As JAB Magazine (Just Another Bureaucracy) changes its format to quarterly, its editors have added a Found Poetry category for the Spring 2015 issue. The journal will be accepting 10 found poems, and the deadline for submissions of found poetry is December 15th. You can find the guidelines here.
Our mission at JAB! is this; publish poetry for poetry, not for name. Because of this, we accept only blind submissions. We value the poem itself above whoever wrote it. The publishing industry, especially that of poetry, is becoming an increasingly hard “business” to break into. We thought that was very funny, because we’d always been told poetry wasn’t a business: there’s no money in it.
Found poetry is a popular classroom choice for engaging students of any age in poetry. In this post, teacher Lowri Scourfield from Gloucestershire, England reveals how she used found poetry as a gateway into the art form.
After a bit of research and a trawl through Pinterest, I found some interesting ideas on the concept of “found poetry” or “blackout poetry”. All you need is a sample of text; it can be a page from a book, a photocopied extract or even a newspaper article. Then ask students to select certain words and black out others to create a new piece of prose. They aren’t allowed to add words or change the order; these restrictions give them a clear structure to focus on and work within.
What I really love about this lesson is that students are often surprised by how good their poetry looks and sounds. The task works for all abilities, because pupils select the words that appeal to them.
In his review of Rome, by Dorothea Lasky, Felix Bernstein seems to want to elevate Lasky’s poetry above almost all of the major movements of the past 50 years, including Conceptualism, Language Poetry and other forms of experimental poetry.
She pays attention to the lineage of formally experimental poetries and deconstructive philosophies without being thrown into a world where language is fully arbitrary and authorship merely a brand. Lasky’s is a world where the poem matters and not just the wink of the author (as in conceptual poetry) and where the author matters, not just the semiotic world of the text (as in Language poetry) and, indeed, where the reader matters and not just the social network or media platform (as in much post-conceptual poetry and Net Art).
Jim Harrington interviews FPR’s Senior Poetry Editor, Beth Ayer, on his blog 6 Questions For… Click here if you’ve been dying to know which song best describes the Found Poetry Review!

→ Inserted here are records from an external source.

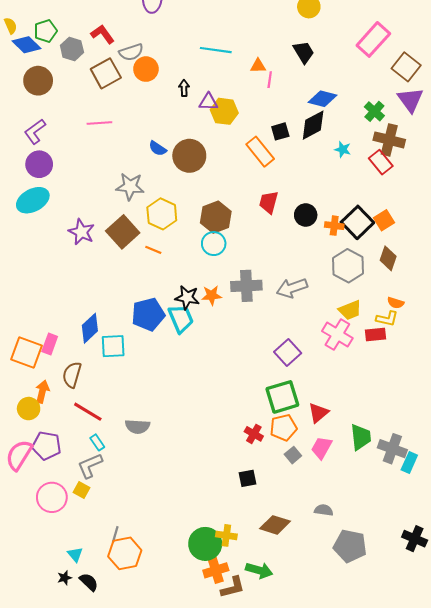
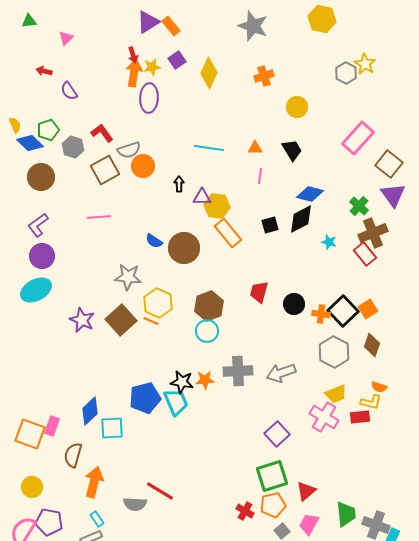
orange triangle: (258, 66) -> (255, 148), moved
brown cross: (389, 140) -> (373, 233), turned -36
orange rectangle: (260, 152) -> (228, 233), moved
orange line: (153, 250) -> (151, 321), moved
orange arrow: (42, 392) -> (94, 482), moved, size x1.4
red line: (88, 412) -> (160, 491), moved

Our most important requirement is that the poet transforms the source material, transcending the original meaning. When reviewing a submission, I usually read the poem over a few times first to get a sense of it, then check the source material, then reread. I find that it is important to first form an impression of the poem before considering the source, but we also want to make sure the piece adheres to our guidelines.